Stored data
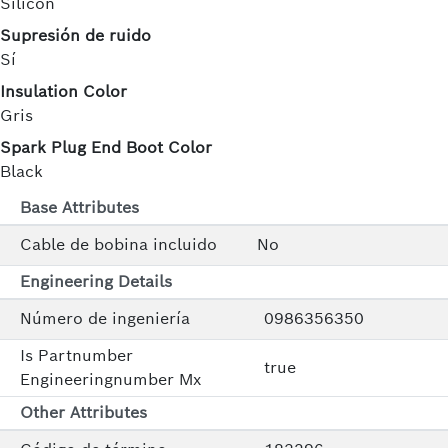
Silicón
Supresión de ruido
Sí
Insulation Color
Gris
Spark Plug End Boot Color
Black
Base Attributes
Cable de bobina incluido
No
Engineering Details
Número de ingeniería
0986356350
Is Partnumber
true
Engineeringnumber Mx
Other Attributes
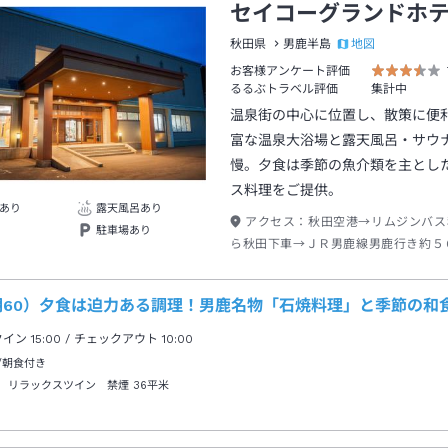
セイコーグランドホ
地図
秋田県
男鹿半島
お客様アンケート評価
るるぶトラベル評価
集計中
温泉街の中心に位置し、散策に便
富な温泉大浴場と露天風呂・サウ
慢。夕食は季節の魚介類を主とし
ス料理をご提供。
あり
露天風呂あり
アクセス：
秋田空港→リムジンバス
駐車場あり
ら秋田下車→ＪＲ男鹿線男鹿行き約５
下車→バス男鹿北線温泉、入道崎、加
０分セイコーグランドＨ前下車→徒歩
期60）夕食は迫力ある調理！男鹿名物「石焼料理」と季節の和
クイン
15:00
/ チェックアウト
10:00
/朝食付き
 リラックスツイン 禁煙
36平米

→ Work instruction
Go through the lines above and write each one out verbatim, skipping the pictures.

→ Answer to this problem
Silicón
Supresión de ruido
Sí
Insulation Color
Gris
Spark Plug End Boot Color
Black
Base Attributes
Cable de bobina incluido
No
Engineering Details
Número de ingeniería
0986356350
Is Partnumber
true
Engineeringnumber Mx
Other Attributes
セイコーグランドホ
地図
秋田県
男鹿半島
お客様アンケート評価
るるぶトラベル評価
集計中
温泉街の中心に位置し、散策に便
富な温泉大浴場と露天風呂・サウ
慢。夕食は季節の魚介類を主とし
ス料理をご提供。
あり
露天風呂あり
アクセス：
秋田空港→リムジンバス
駐車場あり
ら秋田下車→ＪＲ男鹿線男鹿行き約５
下車→バス男鹿北線温泉、入道崎、加
０分セイコーグランドＨ前下車→徒歩
期60）夕食は迫力ある調理！男鹿名物「石焼料理」と季節の和
クイン
15:00
/ チェックアウト
10:00
/朝食付き
 リラックスツイン 禁煙
36平米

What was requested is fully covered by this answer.